Randy Pench / rpench@sacbee.com

Ten-year-old Isidro Vasquez, a fourth-grader at Woodbine Elementary School, eats breakfast last month at the south Sacramento campus.

Editorial: To learn, kids must start day with a meal

Published: Friday, Jul. 5, 2013 - 12:00 am | Page 12A

It's common sense that kids who start classes when they are reasonably fed are better able to learn.

But despite the resources available to provide breakfasts in schools, not enough is being done – either in Sacramento-area schools or in other counties – to provide proper morning meals for the students who need it most.

According to California Food Policy Advocates, only 27 percent of low-income students in Sacramento County participated in their school's breakfast program in the 2010-11 academic year. Involvement was similarly mediocre in Yolo and Placer counties, which posted rates of 24 percent and 31 percent, respectively.

While school lunch programs post high participation rates across the state – often serving more than 70 percent of low-income students – breakfast programs have remained far behind.
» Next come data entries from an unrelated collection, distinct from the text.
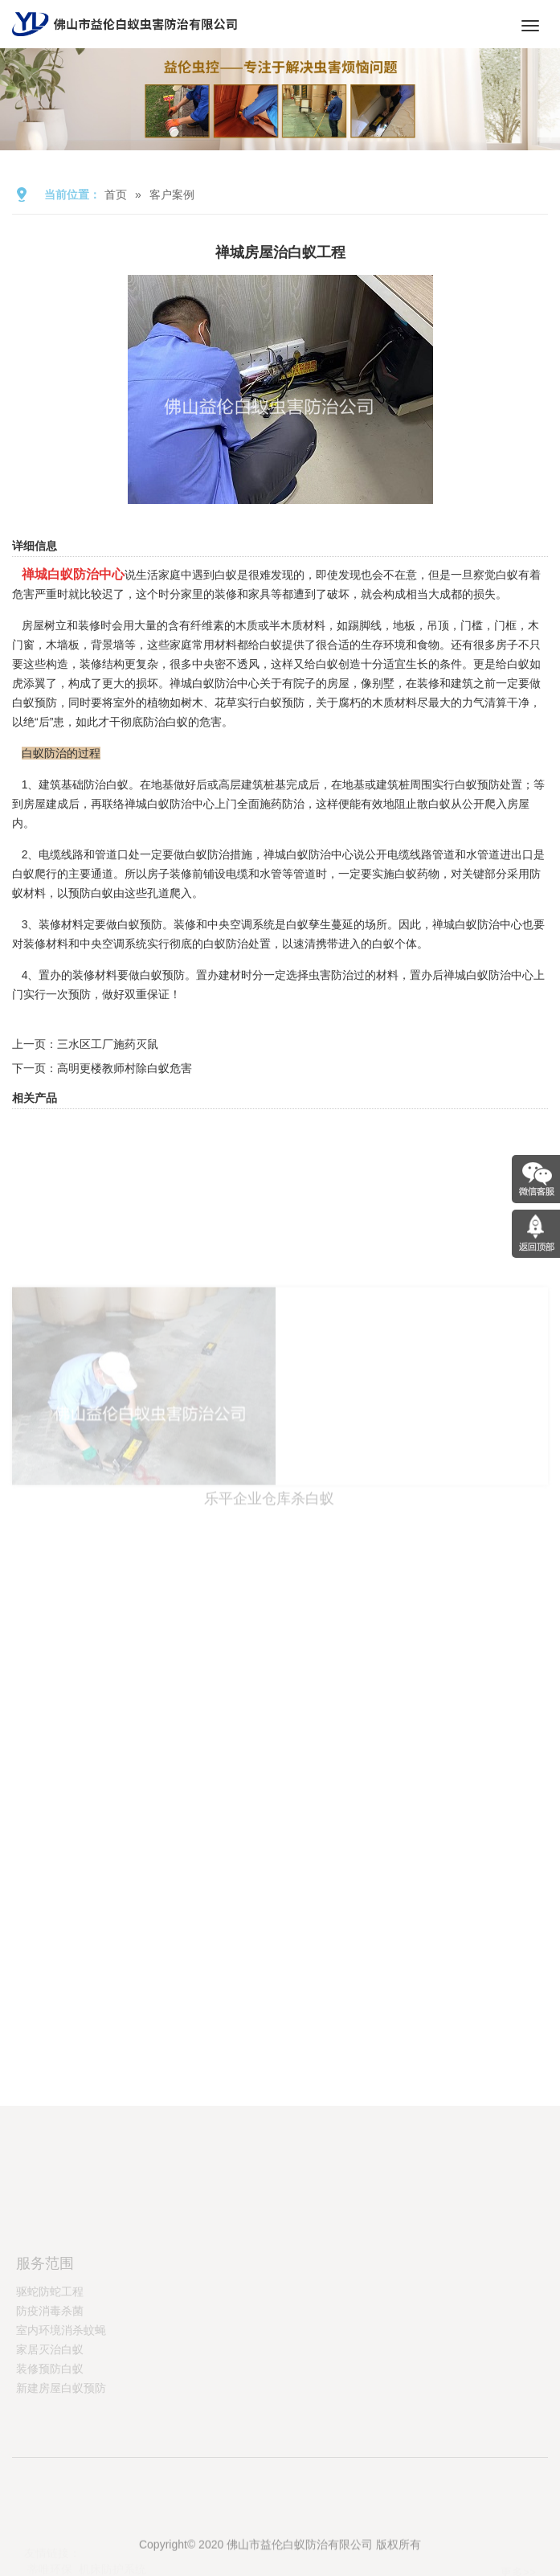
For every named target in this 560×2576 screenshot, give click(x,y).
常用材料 (214, 644)
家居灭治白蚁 (50, 2391)
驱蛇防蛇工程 (50, 2333)
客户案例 (171, 194)
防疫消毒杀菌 (50, 2352)
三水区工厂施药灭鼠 (107, 1044)
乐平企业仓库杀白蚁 (269, 1562)
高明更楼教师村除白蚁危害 (124, 1068)
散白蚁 (434, 803)
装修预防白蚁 (50, 2410)
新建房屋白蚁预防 (61, 2429)
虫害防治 (331, 975)
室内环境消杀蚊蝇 (61, 2371)
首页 (115, 194)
California schools serving low-income populations need to raise the bar on boosting breakfast participation rates. If schools take full advantage of federal programs and reimbursements for meal programs, this is a goal well within reach.

Currently, schools can be reimbursed by the federal government if their breakfast program serves 60 free or reduced-priced breakfasts per 100 lunches of the same designation.

In districts with a majority of children already eligible for free or reduced-priced meals, this benchmark can be surpassed simply by offering all students free breakfast and lunch.

Under Provision 2 of the National School Lunch Act, schools can offer all students free breakfast and lunch while significantly reducing administrative overhead that comes with things like the application process and verification of student eligibility for reduced-price and free meals.

Provision 2 asks that schools cover the difference between the federal reimbursement they receive and the cost of serving meals at no charge to their students. In districts where most children are already covered by federal reimbursements, the cost to schools is minimal.

According to the Food Research and Action Center, a nonprofit advocacy group that focuses on hunger and nutrition, California schools lost $100.4 million in federal funding in the 2009-10 academic year because they did not meet the federal threshold for breakfast participation.

A good breakfast won't solve all the challenges of educating students from disadvantaged backgrounds, but it's an essential first step in helping these young people start the day with the energy and focus needed to learn.

For schools with large low-income populations, Provision 2 offers a feasible way to help more students start the day with a healthy, nutritious meal.